While it represents all those people, “Shift” gives time to Alex (Aldous Davidson) a half Korean half Jewish 20-something aspiring actor who finds work in San Francisco in the mailroom of a financial firm, sorting flat envelopes that will only go to the millionaires. Now any late-night work, as Charles Bukowski attested in “Post Office” has its share of personalities, a new universe formed in small spaces. The boss, Oscar (Paul Sum), is well-meaning, trying to keep spirits up even when they flag, because other workers like the talkative Louis (Al Thompson) and the grizzled Marc (Tom O’Malley) work day job after day job, trying to make ends meet that seem like they will never meet up and connect. Louis has his fun with Wing (Jackson Ning) older than all the other guys, gently mocking him over the chicken feet soup he brings to work to eat during the lunch hour, which is usually only 30 minutes according to the invisible management of the company, but Oscar figures that these guys work hard enough, so why should they have a shorter time to relax?

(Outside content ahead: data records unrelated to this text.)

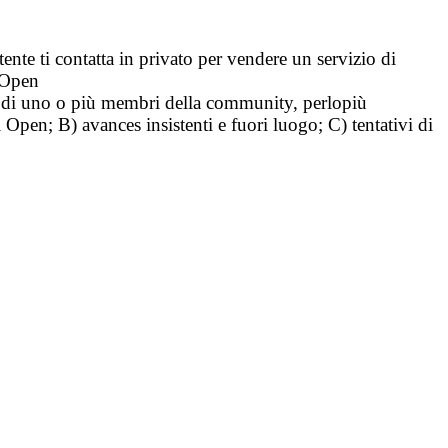
tente ti contatta in privato per vendere un servizio di
i Open
tà di uno o più membri della community, perlopiù
i Open; B) avances insistenti e fuori luogo; C) tentativi di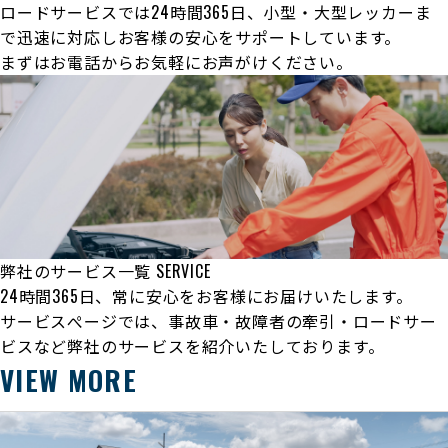
ロードサービスでは24時間365日、小型・大型レッカーま
で迅速に対応しお客様の安心をサポートしています。
まずはお電話からお気軽にお声がけください。
弊社のサービス一覧
SERVICE
24時間365日、常に安心をお客様にお届けいたします。
サービスぺージでは、事故車・故障者の牽引・ロードサー
ビスなど弊社のサービスを紹介いたしております。
VIEW MORE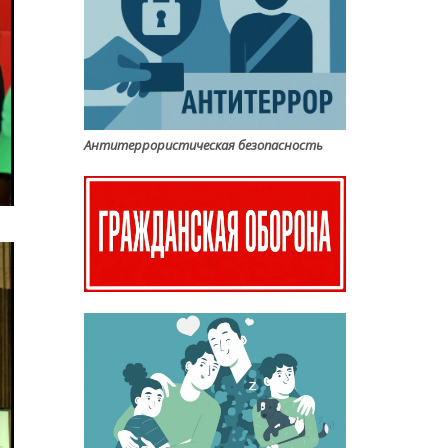
Антитеррористическая безопасность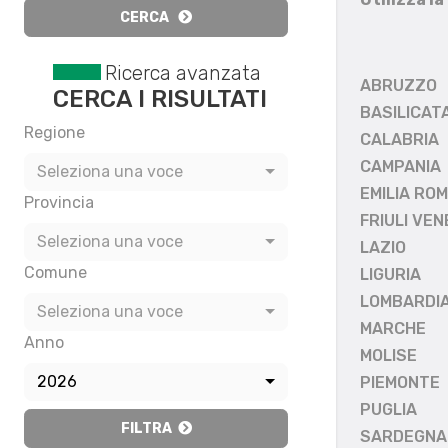
CERCA
Ricerca avanzata
ABRUZZO
CERCA I RISULTATI
BASILICAT
Regione
CALABRIA
CAMPANIA
Seleziona una voce
EMILIA RO
Provincia
FRIULI VEN
Seleziona una voce
LAZIO
Comune
LIGURIA
LOMBARDI
Seleziona una voce
MARCHE
Anno
MOLISE
2026
PIEMONTE
PUGLIA
FILTRA
SARDEGNA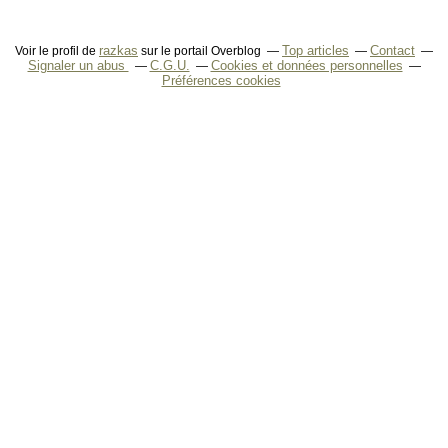
razkas
Top articles
Contact
Voir le profil de
sur le portail Overblog
Signaler un abus
C.G.U.
Cookies et données personnelles
Préférences cookies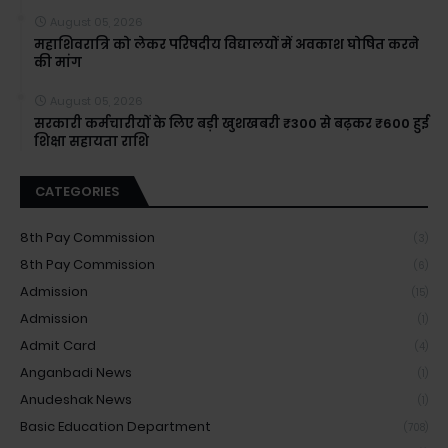
August 05, 2026
महाशिवरात्रि को लेकर परिषदीय विद्यालयों में अवकाश घोषित करने
की मांग
August 05, 2026
सरकारी कर्मचारीयों के लिए बड़ी खुशखबरी ₹300 से बढ़कर ₹600 हुई
शिक्षा सहायता राशि
CATEGORIES
8th Pay Commission
(3)
8th Pay Commission
(6)
Admission
(15)
Admission
(1)
Admit Card
(4)
Anganbadi News
(1)
Anudeshak News
(1)
Basic Education Department
(708)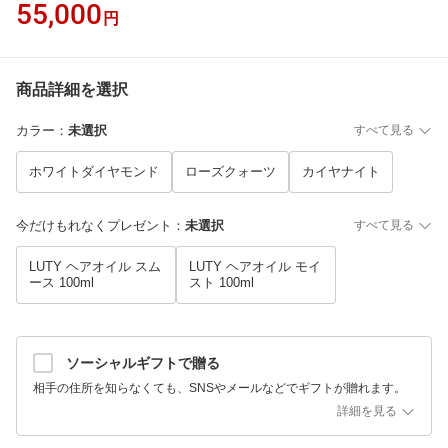
55,000
円
商品詳細を選択
カラー
：
未選択
すべて見る
ホワイトダイヤモンド
ローズクォーツ
カイヤナイト
今だけもれなくプレゼント
：
未選択
すべて見る
LUTY ヘアオイル スム
LUTY ヘアオイル モイ
ース 100ml
スト 100ml
ソーシャルギフトで贈る
相手の住所を知らなくても、SNSやメールなどでギフトが贈れます。
詳細を見る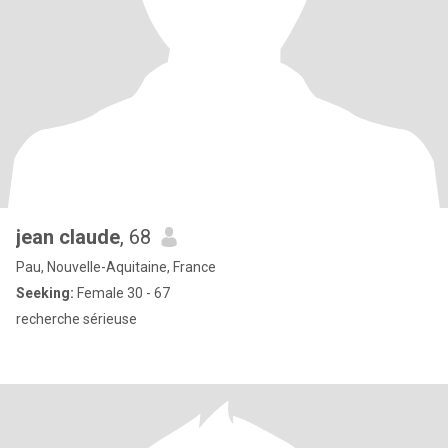
jean claude
, 68
Pau, Nouvelle-Aquitaine, France
Seeking:
Female 30 - 67
recherche sérieuse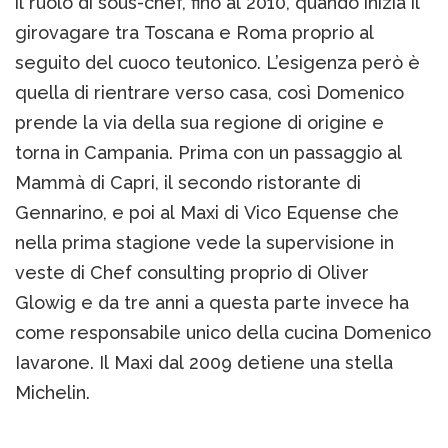
il ruolo di sous-chef, fino al 2010, quando inizia il
girovagare tra Toscana e Roma proprio al
seguito del cuoco teutonico. L’esigenza però è
quella di rientrare verso casa, così Domenico
prende la via della sua regione di origine e
torna in Campania. Prima con un passaggio al
Mammà di Capri, il secondo ristorante di
Gennarino, e poi al Maxi di Vico Equense che
nella prima stagione vede la supervisione in
veste di Chef consulting proprio di Oliver
Glowig e da tre anni a questa parte invece ha
come responsabile unico della cucina Domenico
Iavarone. Il Maxi dal 2009 detiene una stella
Michelin.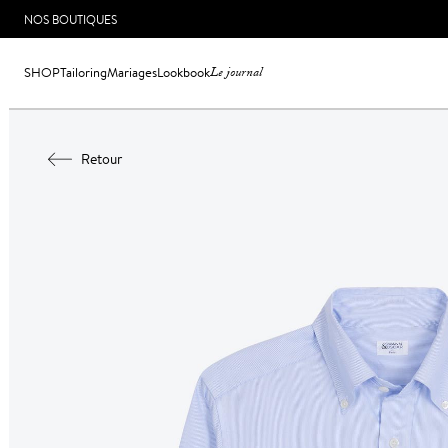
NOS BOUTIQUES
SHOP
Tailoring
Mariages
Lookbook
Le journal
Retour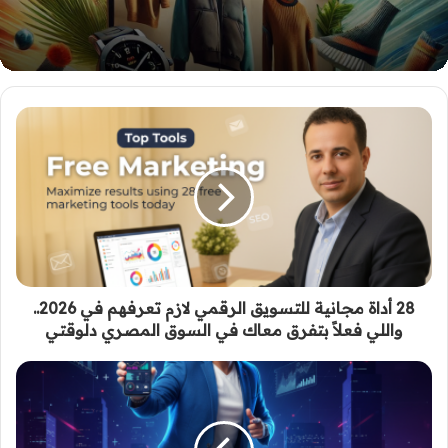
28 أداة مجانية للتسويق الرقمي لازم تعرفهم في 2026..
واللي فعلاً بتفرق معاك في السوق المصري دلوقتي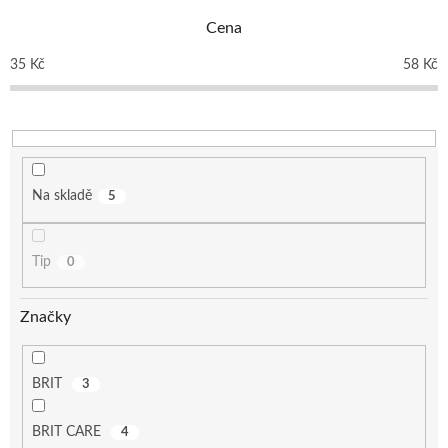
p
Cena
r
o
35
Kč
58
Kč
d
u
k
t
ů
Na skladě
5
Tip
0
Značky
BRIT
3
BRIT CARE
4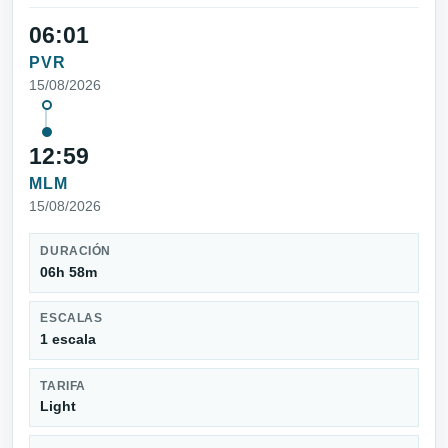
06:01
PVR
15/08/2026
12:59
MLM
15/08/2026
DURACIÓN
06h 58m
ESCALAS
1 escala
TARIFA
Light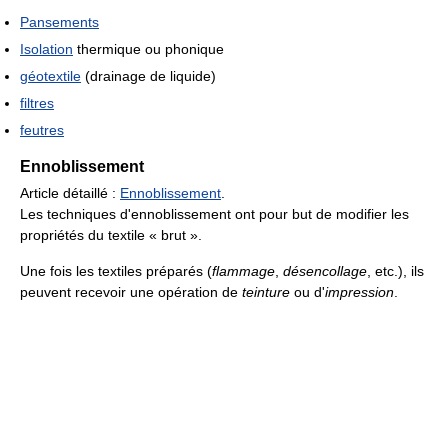
Pansements
Isolation
thermique ou phonique
géotextile
(drainage de liquide)
filtres
feutres
Ennoblissement
Article détaillé :
Ennoblissement
.
Les techniques d'ennoblissement ont pour but de modifier les
propriétés du textile « brut ».
Une fois les textiles préparés (
flammage
,
désencollage
, etc.), ils
peuvent recevoir une opération de
teinture
ou d'
impression
.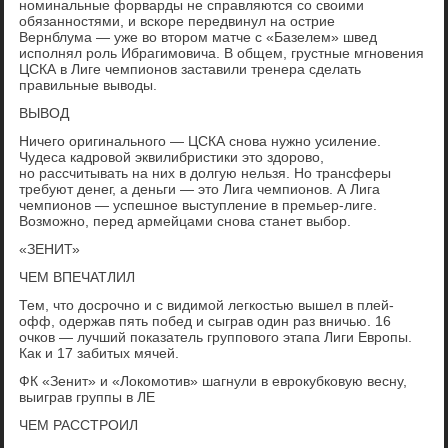
номинальные форварды не справляются со своими
обязанностями, и вскоре передвинул на острие
Вернблума — уже во втором матче с «Базелем» швед
исполнял роль Ибрагимовича. В общем, грустные мгновения
ЦСКА в Лиге чемпионов заставили тренера сделать
правильные выводы.
ВЫВОД
Ничего оригинального — ЦСКА снова нужно усиление.
Чудеса кадровой эквилибристики это здорово,
но рассчитывать на них в долгую нельзя. Но трансферы
требуют денег, а деньги — это Лига чемпионов. А Лига
чемпионов — успешное выступление в премьер-лиге.
Возможно, перед армейцами снова станет выбор.
«ЗЕНИТ»
ЧЕМ ВПЕЧАТЛИЛ
Тем, что досрочно и с видимой легкостью вышел в плей-
офф, одержав пять побед и сыграв один раз вничью. 16
очков — лучший показатель группового этапа Лиги Европы.
Как и 17 забитых мячей.
ФК «Зенит» и «Локомотив» шагнули в еврокубковую весну,
выиграв группы в ЛЕ
ЧЕМ РАССТРОИЛ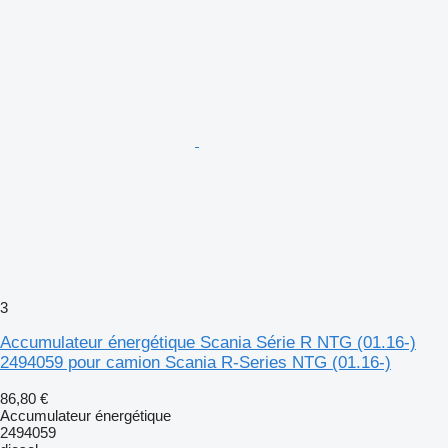
3
Accumulateur énergétique Scania Série R NTG (01.16-)
2494059 pour camion Scania R-Series NTG (01.16-)
86,80 €
Accumulateur énergétique
2494059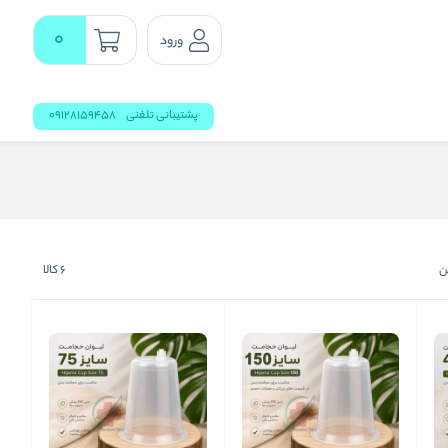
0
ورود
پشتیبانی تلفنی
09128159458
ن
6
کالا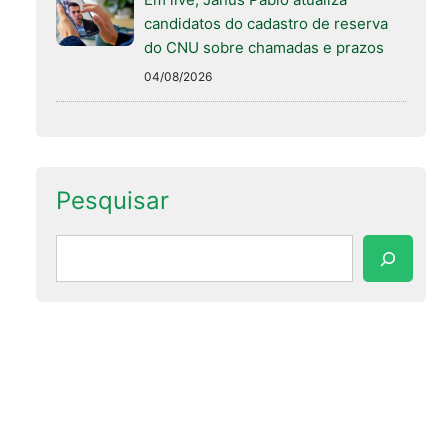
candidatos do cadastro de reserva
do CNU sobre chamadas e prazos
04/08/2026
Pesquisar
Pesquisar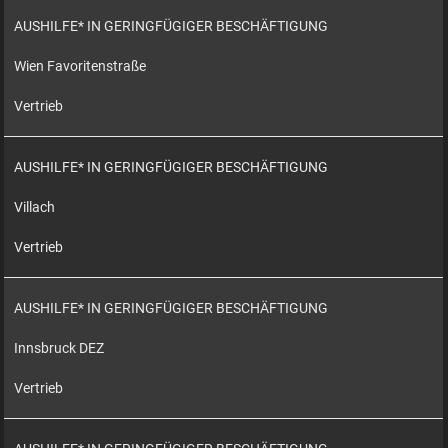
AUSHILFE* IN GERINGFÜGIGER BESCHÄFTIGUNG
Wien Favoritenstraße
Vertrieb
AUSHILFE* IN GERINGFÜGIGER BESCHÄFTIGUNG
Villach
Vertrieb
AUSHILFE* IN GERINGFÜGIGER BESCHÄFTIGUNG
Innsbruck DEZ
Vertrieb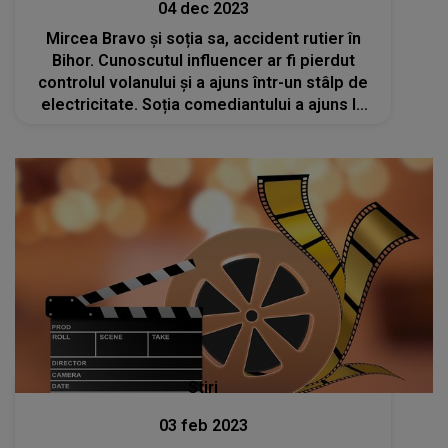
04 dec 2023
Mircea Bravo și soția sa, accident rutier în
Bihor. Cunoscutul influencer ar fi pierdut
controlul volanului și a ajuns într-un stâlp de
electricitate. Soția comediantului a ajuns la
spital
Stiri
03 feb 2023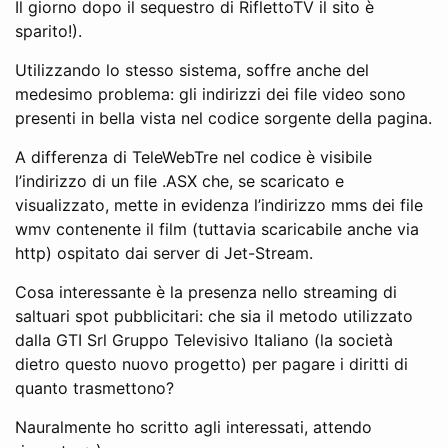
Il giorno dopo il sequestro di RiflettoTV il sito è
sparito!).
Utilizzando lo stesso sistema, soffre anche del
medesimo problema: gli indirizzi dei file video sono
presenti in bella vista nel codice sorgente della pagina.
A differenza di TeleWebTre nel codice è visibile
l’indirizzo di un file .ASX che, se scaricato e
visualizzato, mette in evidenza l’indirizzo mms dei file
wmv contenente il film (tuttavia scaricabile anche via
http) ospitato dai server di Jet-Stream.
Cosa interessante è la presenza nello streaming di
saltuari spot pubblicitari: che sia il metodo utilizzato
dalla GTI Srl Gruppo Televisivo Italiano (la società
dietro questo nuovo progetto) per pagare i diritti di
quanto trasmettono?
Nauralmente ho scritto agli interessati, attendo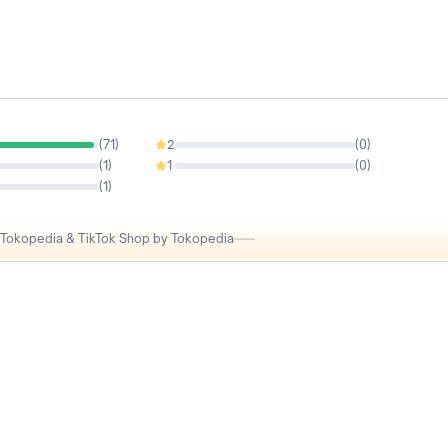
(
71
)
2
(
0
)
0%
(
1
)
1
(
0
)
0%
(
1
)
i Tokopedia & TikTok Shop by Tokopedia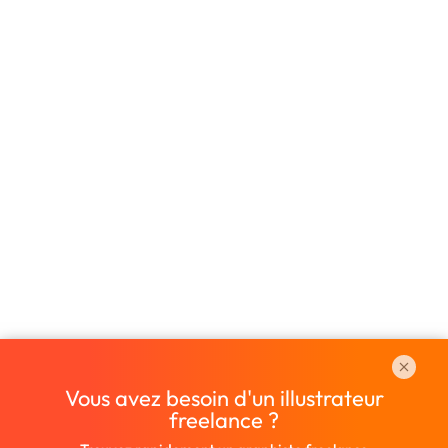
Vous avez besoin d'un illustrateur
freelance ?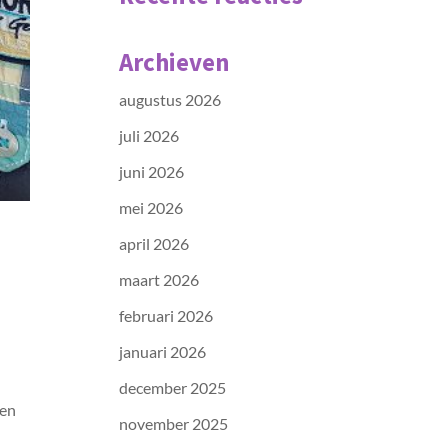
Archieven
augustus 2026
juli 2026
juni 2026
mei 2026
april 2026
maart 2026
februari 2026
januari 2026
december 2025
een
november 2025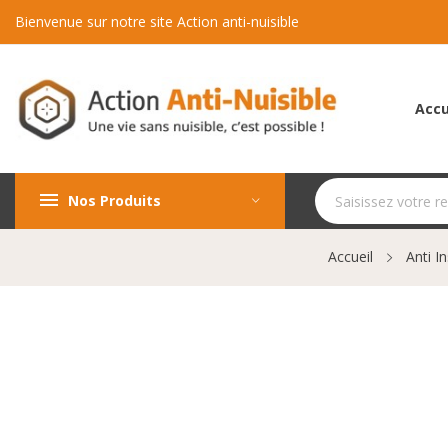
Bienvenue sur notre site Action anti-nuisible
Accu
Nos Produits
Accueil
Anti I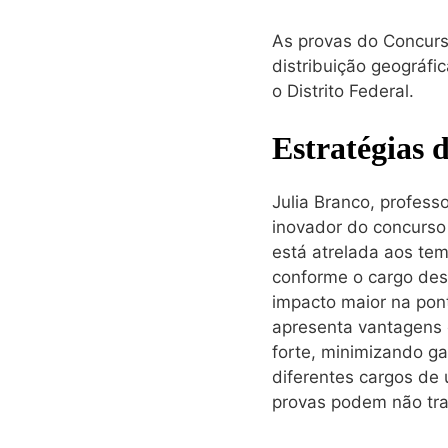
As provas do Concurs
distribuição geográfi
o Distrito Federal.
Estratégias 
Julia Branco, profes
inovador do concurso
está atrelada aos tem
conforme o cargo des
impacto maior na pon
apresenta vantagens 
forte, minimizando g
diferentes cargos de 
provas podem não tra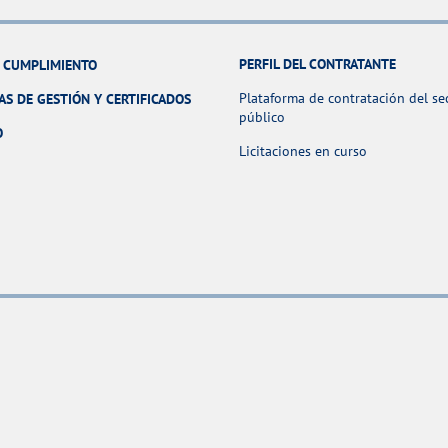
PERFIL DEL CONTRATANTE
Y CUMPLIMIENTO
Plataforma de contratación del se
AS DE GESTIÓN Y CERTIFICADOS
público
O
Licitaciones en curso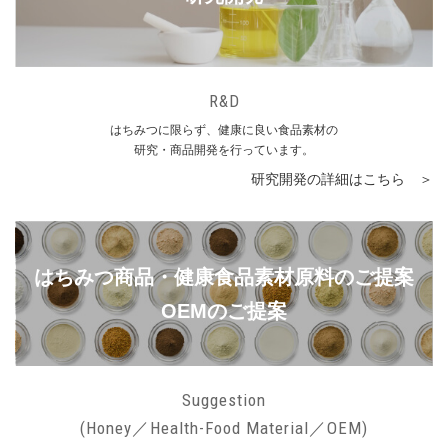
R&D
はちみつに限らず、健康に良い食品素材の
研究・商品開発を行っています。
研究開発の詳細はこちら ＞
はちみつ商品・健康食品素材原料のご提案
OEMのご提案
Suggestion
(Honey／Health-Food Material／OEM)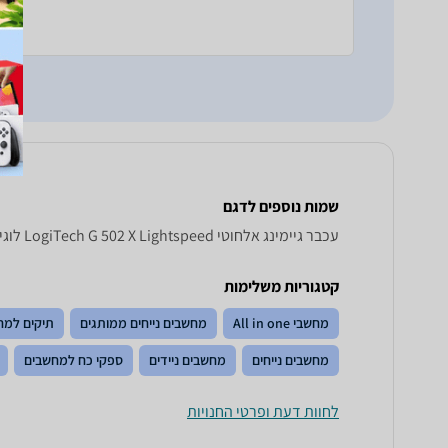
שמות נוספים לדגם
‏עכבר גיימינג ‏אלחוטי LogiTech G 502 X Lightspeed לוגיטק, G502 X Lightspeed לוגיטק , לוגיטק G502 X Lightspeed
קטגוריות משלימות
מחשבי All in one
מחשבים נייחים ממותגים
תיקים למח
מחשבים נייחים
מחשבים ניידים
ספקי כח למחשבים
לחוות דעת ופרטי החנויות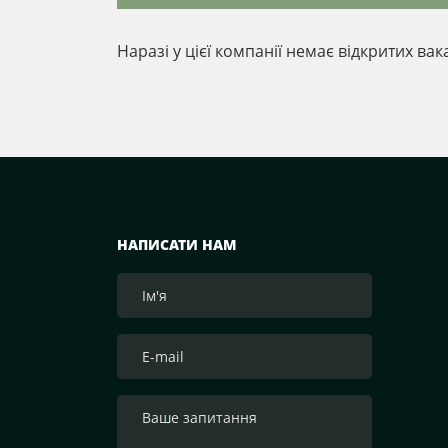
Наразі у цієї компанії немає відкритих вак
НАПИСАТИ НАМ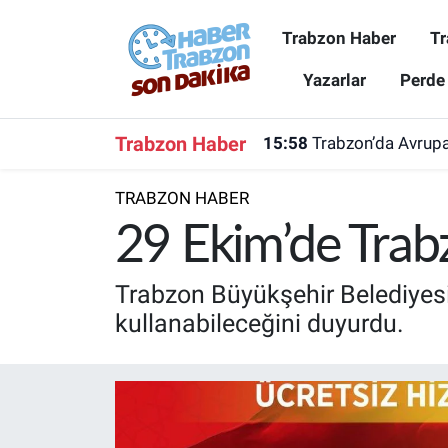
Trabzon Haber
Tr
Trabzon Haber
Trabzon Nöbetçi Eczaneler
Yazarlar
Perde
Trabzonspor
Trabzon Hava Durumu
Trabzon Haber
15:58
Trabzon’da Avrupa
Spor
Trabzon Namaz Vakitleri
TRABZON HABER
Karadeniz
Trabzon Trafik Yoğunluk Haritası
29 Ekim’de Trabz
Resmi Reklam
Süper Lig Puan Durumu ve Fikstür
Trabzon Büyükşehir Belediyesi
kullanabileceğini duyurdu.
Yazarlar
Tüm Manşetler
Perde Arkası
Son Dakika Haberleri
Haber Arşivi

At least that’s what it seems like when he tells Alex how to fill out his time card.

Meanwhile, as night turns into day, Alex hears from bright-faced Melanie (Allyn Rachel), who likes him, but he doesn’t care, though he appreciates it when she connects him to a producer making a commercial that needs Asian flavor, so to speak. This is life for him right now. He works in that mailroom to make money enough to go to a $10,000-a-semester acting school in New York. There are moments in “Shift”, amidst the semi-bleak cinematography by writer/director Jonathan Yi that are almost impossible to bear, such as the lid of the coffee pot always dropping when Brian (Jarett Gonzalez) pours himself a cup, but that’s life in this workplace. And when the worst happens for all these co-workers (evidenced by the pizzas sent by the ineffectual, impersonal management), there’s a pang of regret from us too because it’s been quite a time with all of them. With all that goes on, Alex should be a writer, taking this all down, but with how little he expresses himself, maybe it’s best that he becomes an actor one day. Because who knows; he might even find a playwright or a screenwriter to put this experience into words. Yi has done this, based on his own experience in a financial firm’s mailroom, and he’s captured what it is to be part of the late shifts of the country. Even when it’s dark, someone’s still working out there, trying to make enough money to either do something in their life or just to keep working because they like it. Alex is sensitive enough to understand it all and it shows.